### YOUR ASSIGNMENT
Give the count of lines below that include the word "轴承的润滑", and say nothing else.

### SUPPLIED ENTRIES
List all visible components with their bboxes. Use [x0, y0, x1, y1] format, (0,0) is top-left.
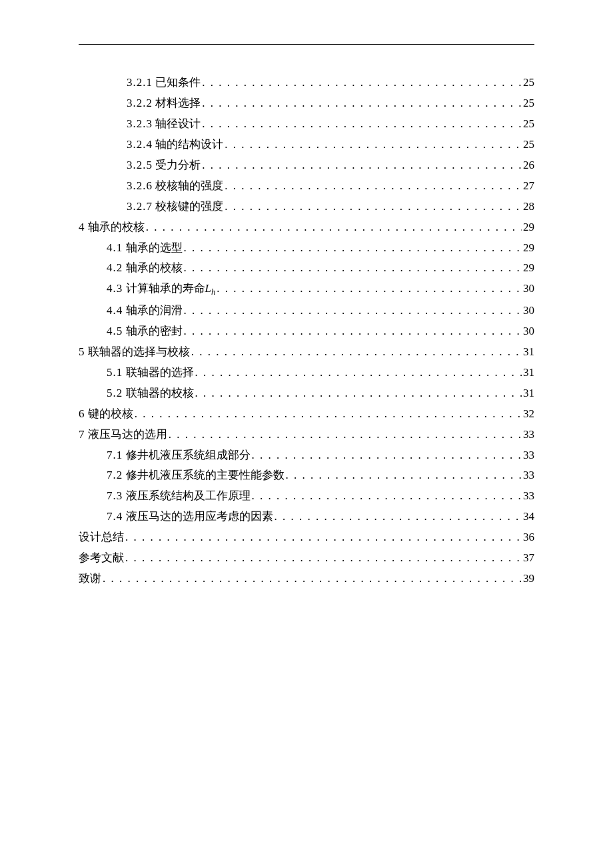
toc-entry-page: 25: [523, 73, 534, 93]
toc-entry-page: 28: [523, 197, 534, 217]
toc-entry-title: 联轴器的选择: [126, 366, 194, 379]
toc-entry: 7.4 液压马达的选用应考虑的因素 34: [79, 507, 534, 527]
toc-leader-dots: [191, 342, 522, 363]
toc-entry-label: 4.1 轴承的选型: [107, 238, 183, 259]
toc-entry-label: 4.3 计算轴承的寿命Lh: [107, 279, 215, 301]
toc-entry-page: 30: [523, 279, 534, 299]
toc-leader-dots: [217, 279, 522, 299]
toc-entry-number: 3.2.5: [127, 159, 153, 171]
toc-entry-title: 计算轴承的寿命: [126, 282, 205, 295]
toc-entry-label: 3.2.1 已知条件: [127, 73, 201, 93]
toc-entry-label: 3.2.7 校核键的强度: [127, 197, 223, 217]
toc-entry-number: 3.2.7: [127, 200, 153, 213]
toc-leader-dots: [202, 93, 522, 114]
toc-entry-page: 26: [523, 155, 534, 176]
toc-entry: 参考文献37: [79, 548, 534, 569]
toc-entry-number: 4.3: [107, 282, 123, 295]
toc-leader-dots: [202, 114, 522, 135]
toc-entry: 7.3 液压系统结构及工作原理 33: [79, 486, 534, 507]
toc-leader-dots: [125, 527, 522, 548]
toc-entry: 4.4 轴承的润滑 30: [79, 301, 534, 321]
toc-entry: 5.1 联轴器的选择 31: [79, 363, 534, 383]
toc-entry-number: 6: [79, 407, 85, 420]
toc-entry-title: 液压马达的选用应考虑的因素: [126, 510, 273, 523]
toc-entry-label: 7 液压马达的选用: [79, 425, 167, 445]
toc-entry-label: 5.1 联轴器的选择: [107, 363, 194, 383]
toc-entry-label: 参考文献: [79, 548, 124, 569]
toc-entry-label: 3.2.4 轴的结构设计: [127, 135, 223, 155]
toc-entry: 3.2.7 校核键的强度28: [79, 197, 534, 217]
toc-leader-dots: [184, 258, 522, 279]
toc-entry: 3.2.1 已知条件25: [79, 73, 534, 93]
toc-entry-title: 轴承的校核: [126, 261, 183, 274]
toc-entry-title: 校核轴的强度: [155, 179, 223, 192]
toc-entry-page: 36: [523, 527, 534, 548]
toc-entry-label: 3.2.2 材料选择: [127, 93, 201, 114]
toc-entry-number: 7.3: [107, 489, 123, 502]
toc-entry-number: 3.2.4: [127, 138, 153, 151]
toc-entry: 4.2 轴承的校核 29: [79, 258, 534, 279]
toc-entry-label: 4.2 轴承的校核: [107, 258, 183, 279]
toc-leader-dots: [184, 238, 522, 259]
toc-entry-page: 29: [523, 217, 534, 238]
toc-entry-page: 37: [523, 548, 534, 569]
toc-entry-label: 4 轴承的校核: [79, 217, 145, 238]
toc-entry-suffix: Lh: [205, 282, 216, 295]
header-rule: [79, 44, 534, 45]
toc-entry-title: 联轴器的选择与校核: [88, 345, 190, 358]
toc-entry: 3.2.5 受力分析26: [79, 155, 534, 176]
toc-entry-title: 修井机液压系统组成部分: [126, 449, 251, 461]
toc-entry: 4.5 轴承的密封 30: [79, 321, 534, 342]
toc-entry-number: 4.4: [107, 304, 123, 317]
toc-leader-dots: [169, 425, 522, 445]
toc-leader-dots: [252, 486, 522, 507]
toc-entry-number: 7.2: [107, 469, 123, 481]
toc-entry-page: 25: [523, 93, 534, 114]
toc-entry: 6 键的校核32: [79, 404, 534, 425]
toc-entry-title: 轴承的密封: [126, 325, 183, 337]
toc-entry-page: 33: [523, 465, 534, 486]
toc-entry-number: 7.4: [107, 510, 123, 523]
toc-leader-dots: [184, 321, 522, 342]
toc-entry-title: 受力分析: [155, 159, 201, 171]
toc-entry-title: 液压马达的选用: [88, 428, 167, 441]
toc-entry-title: 致谢: [79, 572, 101, 585]
toc-entry-page: 29: [523, 238, 534, 259]
toc-entry-title: 轴承的润滑: [126, 304, 183, 317]
toc-entry-title: 参考文献: [79, 551, 124, 564]
toc-entry-page: 39: [523, 569, 534, 589]
toc-entry-number: 3.2.3: [127, 117, 153, 130]
toc-entry-page: 31: [523, 363, 534, 383]
toc-entry-title: 设计总结: [79, 531, 124, 543]
toc-entry-title: 轴的结构设计: [155, 138, 223, 151]
toc-entry: 4.3 计算轴承的寿命Lh 30: [79, 279, 534, 301]
toc-entry-number: 3.2.2: [127, 97, 153, 109]
toc-entry: 3.2.3 轴径设计25: [79, 114, 534, 135]
toc-entry-label: 3.2.6 校核轴的强度: [127, 176, 223, 197]
toc-leader-dots: [225, 197, 522, 217]
toc-entry-page: 30: [523, 301, 534, 321]
toc-entry-title: 轴径设计: [155, 117, 201, 130]
toc-entry-label: 致谢: [79, 569, 101, 589]
toc-entry-number: 4.1: [107, 241, 123, 254]
toc-entry: 致谢39: [79, 569, 534, 589]
toc-entry-title: 键的校核: [88, 407, 133, 420]
toc-entry: 3.2.6 校核轴的强度27: [79, 176, 534, 197]
toc-entry-page: 29: [523, 258, 534, 279]
toc-leader-dots: [225, 135, 522, 155]
toc-entry-label: 5 联轴器的选择与校核: [79, 342, 190, 363]
toc-entry-label: 4.4 轴承的润滑: [107, 301, 183, 321]
toc-entry-label: 3.2.5 受力分析: [127, 155, 201, 176]
toc-leader-dots: [103, 569, 522, 589]
toc-leader-dots: [195, 363, 522, 383]
toc-entry-page: 31: [523, 383, 534, 404]
toc-entry-number: 4.5: [107, 325, 123, 337]
toc-entry: 5.2 联轴器的校核 31: [79, 383, 534, 404]
toc-entry-label: 3.2.3 轴径设计: [127, 114, 201, 135]
toc-entry-page: 32: [523, 404, 534, 425]
toc-entry-label: 设计总结: [79, 527, 124, 548]
toc-entry-title: 轴承的选型: [126, 241, 183, 254]
toc-leader-dots: [125, 548, 522, 569]
toc-entry-page: 33: [523, 425, 534, 445]
toc-entry-title: 轴承的校核: [88, 221, 145, 233]
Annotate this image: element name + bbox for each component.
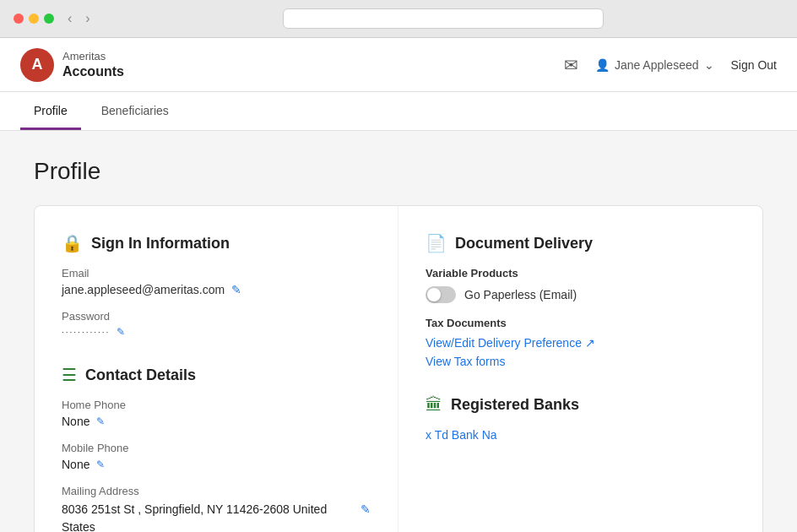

### SOLUTION TO THE PROBLEM
3